Ergui a mão livre e fiz o balconista se calar. Ainda estávamos olhos nos olhos. Estiquei a mão com o alimento e entreguei. Desviou os olhos para o balcão e saiu correndo pela calçada até sumir de vista.
— Não devia dar trela para eles. Logo fazem uma fila aí pedindo ajuda.
Pensei naquilo jogando as migalhas de pão na boca. Acompanhei os movimentos do balconista, terminando de lavar a louça na pia. Movimentos rápidos. Mecânicos. Como alguém se considerando atrasado por natureza. Sem prazer algum em trabalhar.
Dentro de sua mente calculista não se dá conta do único objetivo naquela rotina diária. Um objetivo oculto. Se tentarmos esfregar o motivo no nariz dele, provavelmente irá negar. Não aceitará se curvar às evidências. Sua vontade maior no correr do seu “dia a dia corrido” — executando tarefas mecanicamente —, é ao final do expediente poder sentar-se de banho tomado e barriga cheia diante da TV para ver o futebol das quartas. Só quer seguir a rotina. Das cinco da manhã de segunda até as dezoito horas de quarta. E novamente ao amanhecer de quinta ao horário de almoço no domingo.

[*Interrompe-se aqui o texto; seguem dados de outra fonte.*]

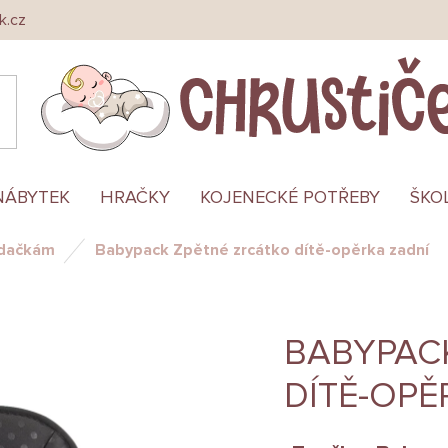
k.cz
NÁBYTEK
HRAČKY
KOJENECKÉ POTŘEBY
ŠKO
edačkám
Babypack Zpětné zrcátko dítě-opěrka zadní
BABYPAC
DÍTĚ-OPĚ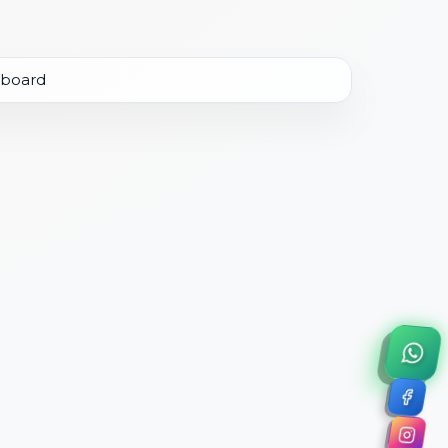
×
a de 45 minutos.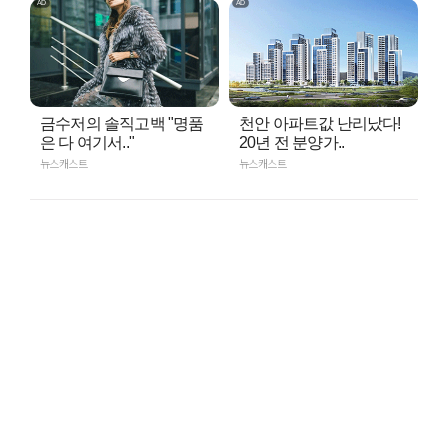
금수저의 솔직고백 "명품
천안 아파트값 난리났다!
은 다 여기서.."
20년 전 분양가..
뉴스캐스트
뉴스캐스트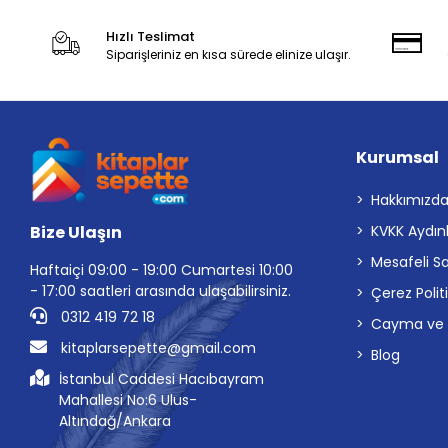
Hızlı Teslimat
Siparişleriniz en kısa sürede elinize ulaşır.
Kurumsal
Hakkımızd
Bize Ulaşın
KVKK Aydın
Mesafeli S
Haftaiçi 09:00 - 19:00 Cumartesi 10:00
- 17:00 saatleri arasında ulaşabilirsiniz.
Çerez Polit
0312 419 72 18
Cayma ve İp
kitaplarsepette@gmail.com
Blog
İstanbul Caddesi Hacıbayram
Mahallesi No:6 Ulus-
Altındağ/Ankara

— Quanto sai um pão com manteiga? — perguntei ainda mastigando os cacos.
Uma sombra distante de repreensão por parte do fantasma de minha mãe gritou: “não fale de boca cheia!”. Não estava cheia. A voz saiu quase perfeita. Ele não respondeu. Continuou de costas e apontou a tabela na parede com o queixo. Um desdém. Mais um. Os números marcavam um e cinquenta.

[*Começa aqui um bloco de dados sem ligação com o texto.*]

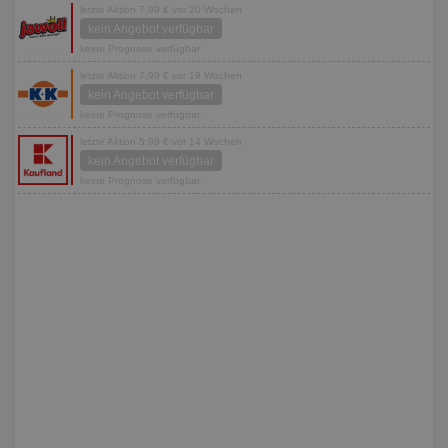
letzte Aktion 7,99 € vor 20 Wochen
kein Angebot verfügbar
keine Prognose verfügbar
letzte Aktion 7,99 € vor 19 Wochen
kein Angebot verfügbar
keine Prognose verfügbar
letzte Aktion 5,99 € vor 14 Wochen
kein Angebot verfügbar
keine Prognose verfügbar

— E quanto é que lhe devo aqui? — perguntei outra vez. Uma parte do meu cérebro quis comparar o tom de voz antes e após engolir. Afastei o pensamento. Ele se virou de olhos baixos para o prato onde estivera o lanche.
— Dez, quatro, quatorze no total.
Paguei e saí para a calçada. Olhei ao redor, subindo a Pedroso Alvarenga e esquadrinhando a Renato Paes de Barros, quase até a Jesuíno e voltando para a Nove de Julho. Lá estavam. Duas crianças e um adulto. Sentados na calçada defronte ao restaurante. Voltei para o interior da padaria.

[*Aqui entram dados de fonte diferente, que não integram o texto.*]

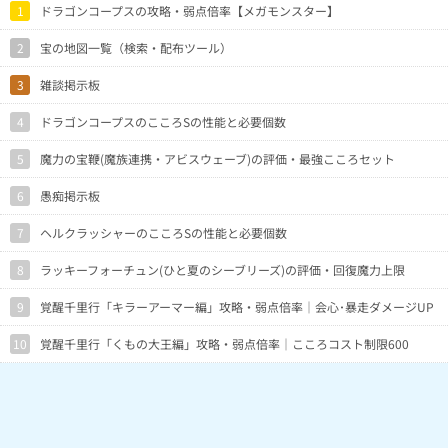
1
ドラゴンコープスの攻略・弱点倍率【メガモンスター】
2
宝の地図一覧（検索・配布ツール）
3
雑談掲示板
4
ドラゴンコープスのこころSの性能と必要個数
5
魔力の宝鞭(魔族連携・アビスウェーブ)の評価・最強こころセット
6
愚痴掲示板
7
ヘルクラッシャーのこころSの性能と必要個数
8
ラッキーフォーチュン(ひと夏のシーブリーズ)の評価・回復魔力上限
9
覚醒千里行「キラーアーマー編」攻略・弱点倍率｜会心･暴走ダメージUP
10
覚醒千里行「くもの大王編」攻略・弱点倍率｜こころコスト制限600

— Faz seis pães com manteiga para viagem. E três suco de laranja no copo grande. Cacei na tabela o valor do suco e fiz as contas mentalmente.
Os olhos reprovadores estavam ali de novo. Na primeira vez estavam escondidos ao lavar as louças. Uma aversão procedente até certo ponto. As pessoas mortas de fome circulando pelo interior da padaria incomodam os clientes. Ainda mais ali na Zona Sul. Mas a situação não está fácil para ninguém. A cidade é enorme, mas nem todos têm oportunidades.
Um balconista não é imune a essa inexorável lei da invisibilidade. Enquanto está ali em posição de destaque, prestando serviços por um salário muitas vezes absurdo, será sempre notado e requisitado. Mas quando chega a hora de picar o cartão e se enfiar no caminho de casa, será desconsiderado pela grande massa. É possível passar incólume por uma multidão sem ser notado. Seja por querer não ser notado. Ou porque pouco se importam contigo.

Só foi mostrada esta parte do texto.